→ AIM OF THE TASK:
Images should not appear in the copy, yet every line of the listing below must be printed exactly.

→ DATA FOR ANALYSIS:
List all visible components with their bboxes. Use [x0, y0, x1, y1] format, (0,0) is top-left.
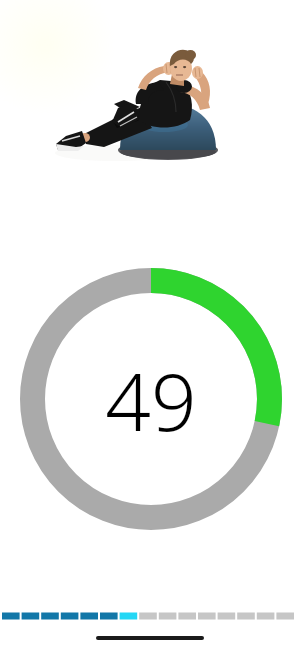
button[interactable]: Workout progress: 7 of 15 segments compl…	[0, 608, 300, 624]
button[interactable]: Exercise demonstration video	[0, 0, 300, 220]
staticText: 49	[105, 345, 197, 454]
button[interactable]: Repetition counter 49	[17, 265, 285, 533]
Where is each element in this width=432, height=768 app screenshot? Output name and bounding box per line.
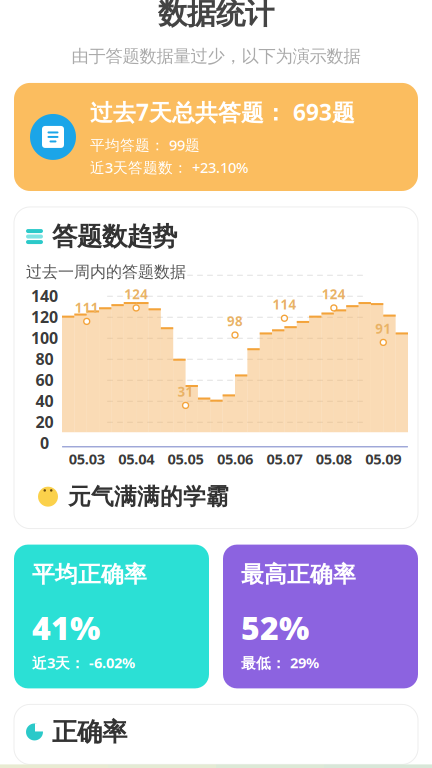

→ WRITTEN RESPONSE:
List all visible components with their bboxes. Use [x0, y0, x1, y1] format, (0,0) is top-left.
button[interactable]: Workout progress: 7 of 15 segments compl…	[0, 608, 300, 624]
button[interactable]: Exercise demonstration video	[0, 0, 300, 220]
staticText: 49	[105, 345, 197, 454]
button[interactable]: Repetition counter 49	[17, 265, 285, 533]
Where is each element in this width=432, height=768 app screenshot? Output name and bounding box per line.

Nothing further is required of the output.